§ **Description of the task**: In the entries below, find the line with "FJT305-5220-XX" and the line with "the flavour of". Reproduce those two lines and every line between them exactly, and nothing more.

§ **Exercise data**:
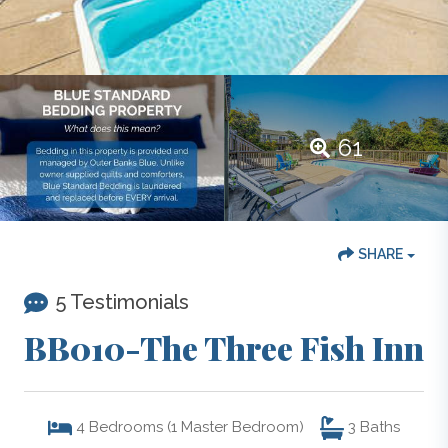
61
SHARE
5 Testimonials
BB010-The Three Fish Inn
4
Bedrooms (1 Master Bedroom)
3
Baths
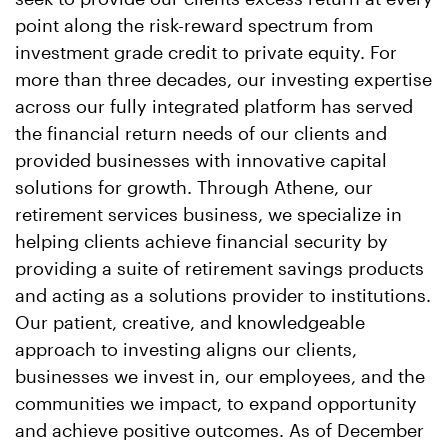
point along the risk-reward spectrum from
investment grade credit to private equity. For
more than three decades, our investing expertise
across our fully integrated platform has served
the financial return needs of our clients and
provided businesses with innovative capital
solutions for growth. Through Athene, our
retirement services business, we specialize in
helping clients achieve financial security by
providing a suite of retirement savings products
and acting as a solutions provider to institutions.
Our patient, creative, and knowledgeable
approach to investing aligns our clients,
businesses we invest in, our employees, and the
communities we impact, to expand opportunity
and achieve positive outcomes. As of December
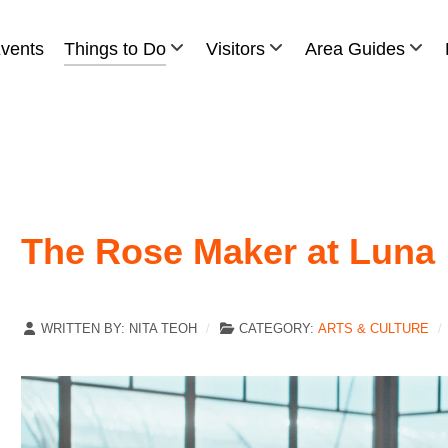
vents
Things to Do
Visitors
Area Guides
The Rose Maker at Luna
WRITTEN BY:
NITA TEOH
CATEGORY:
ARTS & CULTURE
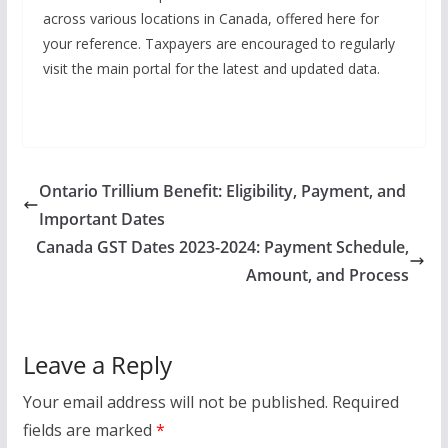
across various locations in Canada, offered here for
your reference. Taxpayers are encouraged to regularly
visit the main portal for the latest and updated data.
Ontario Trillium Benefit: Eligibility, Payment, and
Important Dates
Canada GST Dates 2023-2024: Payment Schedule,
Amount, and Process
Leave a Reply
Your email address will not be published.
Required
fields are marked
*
---
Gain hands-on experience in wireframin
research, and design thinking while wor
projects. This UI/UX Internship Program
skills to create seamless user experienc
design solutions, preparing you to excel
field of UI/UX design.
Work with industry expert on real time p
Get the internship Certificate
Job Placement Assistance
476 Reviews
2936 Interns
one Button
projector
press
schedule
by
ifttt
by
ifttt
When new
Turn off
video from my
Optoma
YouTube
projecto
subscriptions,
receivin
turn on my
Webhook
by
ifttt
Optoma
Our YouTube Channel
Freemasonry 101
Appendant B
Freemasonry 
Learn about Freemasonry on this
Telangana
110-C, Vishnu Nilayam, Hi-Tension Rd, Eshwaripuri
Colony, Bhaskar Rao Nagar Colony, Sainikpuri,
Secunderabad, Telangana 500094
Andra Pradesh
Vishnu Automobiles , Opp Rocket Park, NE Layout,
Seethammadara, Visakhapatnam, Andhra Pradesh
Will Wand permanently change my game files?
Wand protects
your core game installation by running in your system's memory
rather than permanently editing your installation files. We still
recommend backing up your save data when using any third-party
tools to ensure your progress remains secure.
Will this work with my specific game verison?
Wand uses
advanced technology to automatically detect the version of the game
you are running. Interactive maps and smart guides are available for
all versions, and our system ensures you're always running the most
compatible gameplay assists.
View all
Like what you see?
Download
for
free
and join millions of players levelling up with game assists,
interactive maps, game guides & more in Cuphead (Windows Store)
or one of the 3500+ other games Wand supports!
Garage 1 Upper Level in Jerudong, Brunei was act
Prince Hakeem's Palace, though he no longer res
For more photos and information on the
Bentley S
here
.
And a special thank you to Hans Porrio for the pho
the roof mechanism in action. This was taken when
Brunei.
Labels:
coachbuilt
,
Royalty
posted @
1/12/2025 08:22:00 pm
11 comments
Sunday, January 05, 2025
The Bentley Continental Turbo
--
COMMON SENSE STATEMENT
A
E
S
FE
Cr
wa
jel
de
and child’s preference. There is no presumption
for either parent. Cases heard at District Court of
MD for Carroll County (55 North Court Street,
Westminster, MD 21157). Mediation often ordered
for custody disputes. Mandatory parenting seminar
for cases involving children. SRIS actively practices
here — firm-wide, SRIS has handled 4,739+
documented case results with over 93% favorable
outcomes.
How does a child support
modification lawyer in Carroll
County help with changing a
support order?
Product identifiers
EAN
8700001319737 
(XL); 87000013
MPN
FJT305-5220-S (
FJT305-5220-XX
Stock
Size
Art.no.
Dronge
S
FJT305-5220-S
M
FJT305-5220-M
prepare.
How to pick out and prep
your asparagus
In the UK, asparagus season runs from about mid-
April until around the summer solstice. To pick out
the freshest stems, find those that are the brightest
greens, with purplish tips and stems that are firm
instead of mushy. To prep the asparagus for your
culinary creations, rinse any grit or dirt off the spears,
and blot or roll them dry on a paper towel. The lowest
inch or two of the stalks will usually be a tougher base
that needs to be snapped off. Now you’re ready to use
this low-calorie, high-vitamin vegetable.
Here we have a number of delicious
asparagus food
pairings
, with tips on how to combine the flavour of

§ **Result of this task**:
FJT305-5220-XX
Stock
Size
Art.no.
Dronge
S
FJT305-5220-S
M
FJT305-5220-M
prepare.
How to pick out and prep
your asparagus
In the UK, asparagus season runs from about mid-
April until around the summer solstice. To pick out
the freshest stems, find those that are the brightest
greens, with purplish tips and stems that are firm
instead of mushy. To prep the asparagus for your
culinary creations, rinse any grit or dirt off the spears,
and blot or roll them dry on a paper towel. The lowest
inch or two of the stalks will usually be a tougher base
that needs to be snapped off. Now you’re ready to use
this low-calorie, high-vitamin vegetable.
Here we have a number of delicious
asparagus food
pairings
, with tips on how to combine the flavour of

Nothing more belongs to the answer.